- ASSIGNMENT -
Transcribe all of the records word for word, please, omitting the pictures.

- DATA FOR THIS TASK -
——

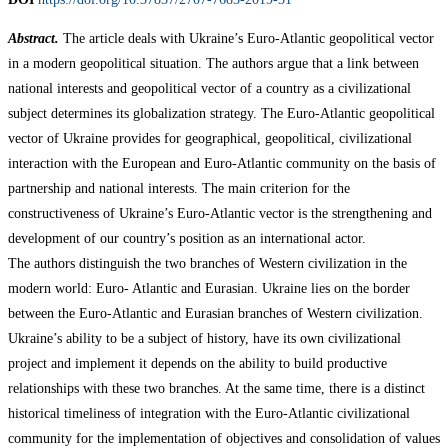
Abstract.
The article deals with Ukraine’s Euro-Atlantic geopolitical vector
in a modern geopolitical situation. The authors argue that a link between
national interests and geopolitical vector of a country as a civilizational
subject determines its globalization strategy. The Euro-Atlantic geopolitical
vector of Ukraine provides for geographical, geopolitical, civilizational
interaction with the European and Euro-Atlantic community on the basis of
partnership and national interests. The main criterion for the
constructiveness of Ukraine’s Euro-Atlantic vector is the strengthening and
development of our country’s position as an international actor.
The authors distinguish the two branches of Western civilization in the
modern world: Euro- Atlantic and Eurasian. Ukraine lies on the border
between the Euro-Atlantic and Eurasian branches of Western civilization.
Ukraine’s ability to be a subject of history, have its own civilizational
project and implement it depends on the ability to build productive
relationships with these two branches. At the same time, there is a distinct
historical timeliness of integration with the Euro-Atlantic civilizational
community for the implementation of objectives and consolidation of values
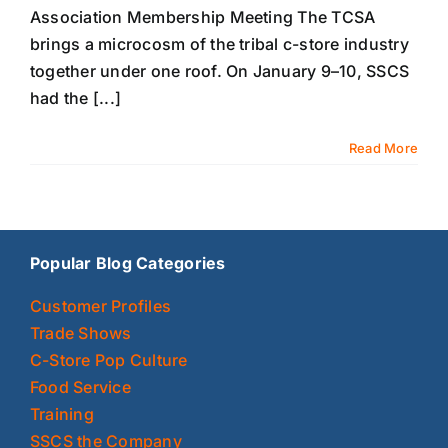
Association Membership Meeting The TCSA
brings a microcosm of the tribal c-store industry
together under one roof. On January 9–10, SSCS
had the [...]
Read More
Popular Blog Categories
Customer Profiles
Trade Shows
C-Store Pop Culture
Food Service
Training
SSCS the Company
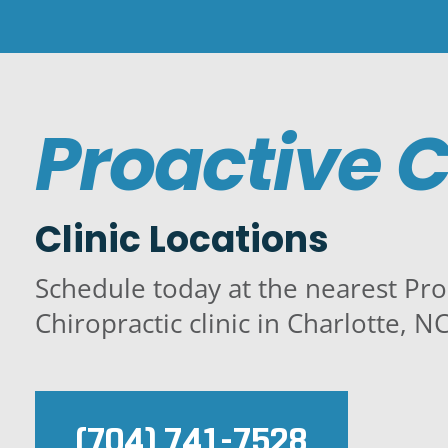
Proactive C
Clinic Locations
Schedule today at the nearest Pro
Chiropractic clinic in Charlotte, NC
(704) 741-7528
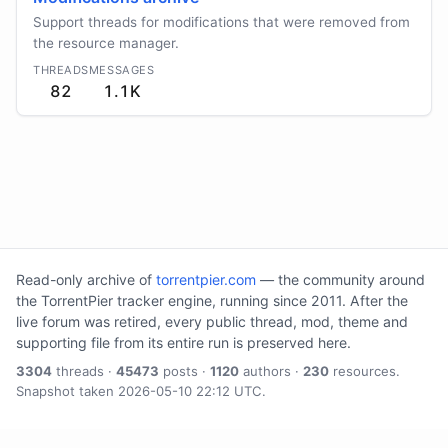
Support threads for modifications that were removed from
the resource manager.
THREADS
MESSAGES
82
1.1K
Read-only archive of
torrentpier.com
— the community around
the TorrentPier tracker engine, running since 2011. After the
live forum was retired, every public thread, mod, theme and
supporting file from its entire run is preserved here.
3304
threads ·
45473
posts ·
1120
authors ·
230
resources.
Snapshot taken 2026-05-10 22:12 UTC.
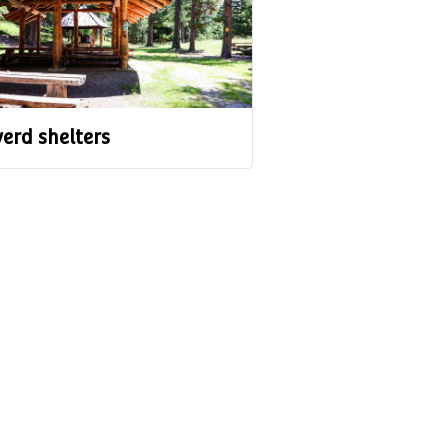
erd shelters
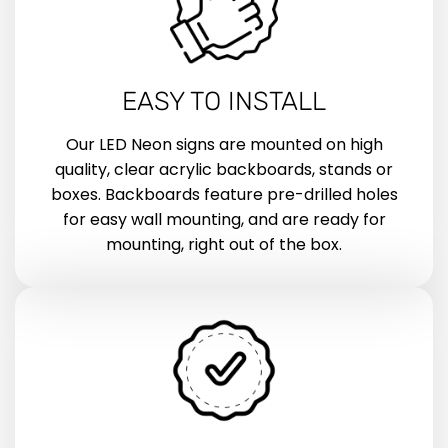
EASY TO INSTALL
Our LED Neon signs are mounted on high
quality, clear acrylic backboards, stands or
boxes. Backboards feature pre-drilled holes
for easy wall mounting, and are ready for
mounting, right out of the box.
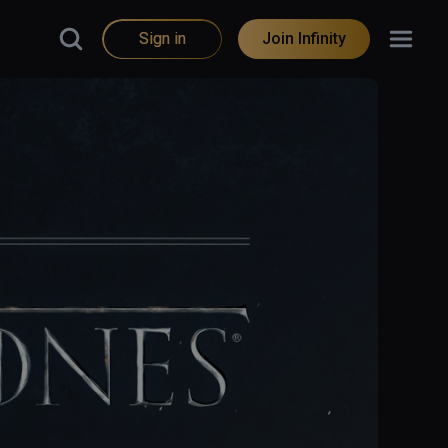
Sign in
Join Infinity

——

- TASK RESULT -
Abstract.
The article deals with Ukraine’s Euro-Atlantic geopolitical vector
in a modern geopolitical situation. The authors argue that a link between
national interests and geopolitical vector of a country as a civilizational
subject determines its globalization strategy. The Euro-Atlantic geopolitical
vector of Ukraine provides for geographical, geopolitical, civilizational
interaction with the European and Euro-Atlantic community on the basis of
partnership and national interests. The main criterion for the
constructiveness of Ukraine’s Euro-Atlantic vector is the strengthening and
development of our country’s position as an international actor.
The authors distinguish the two branches of Western civilization in the
modern world: Euro- Atlantic and Eurasian. Ukraine lies on the border
between the Euro-Atlantic and Eurasian branches of Western civilization.
Ukraine’s ability to be a subject of history, have its own civilizational
project and implement it depends on the ability to build productive
relationships with these two branches. At the same time, there is a distinct
historical timeliness of integration with the Euro-Atlantic civilizational
community for the implementation of objectives and consolidation of values
Association Membership Meeting The TCSA
brings a microcosm of the tribal c-store industry
together under one roof. On January 9–10, SSCS
had the [...]
Read More
Popular Blog Categories
Customer Profiles
Trade Shows
C-Store Pop Culture
Food Service
Training
SSCS the Company
Proactive C
Clinic Locations
Schedule today at the nearest Pro
Chiropractic clinic in Charlotte, NC
(704) 741-7528
Support threads for modifications that were removed from
the resource manager.
THREADS
MESSAGES
82
1.1K
Read-only archive of
torrentpier.com
— the community around
the TorrentPier tracker engine, running since 2011. After the
live forum was retired, every public thread, mod, theme and
supporting file from its entire run is preserved here.
3304
threads ·
45473
posts ·
1120
authors ·
230
resources.
Snapshot taken 2026-05-10 22:12 UTC.
erd shelters
EASY TO INSTALL
Our LED Neon signs are mounted on high
quality, clear acrylic backboards, stands or
boxes. Backboards feature pre-drilled holes
for easy wall mounting, and are ready for
mounting, right out of the box.
Sign in
Join Infinity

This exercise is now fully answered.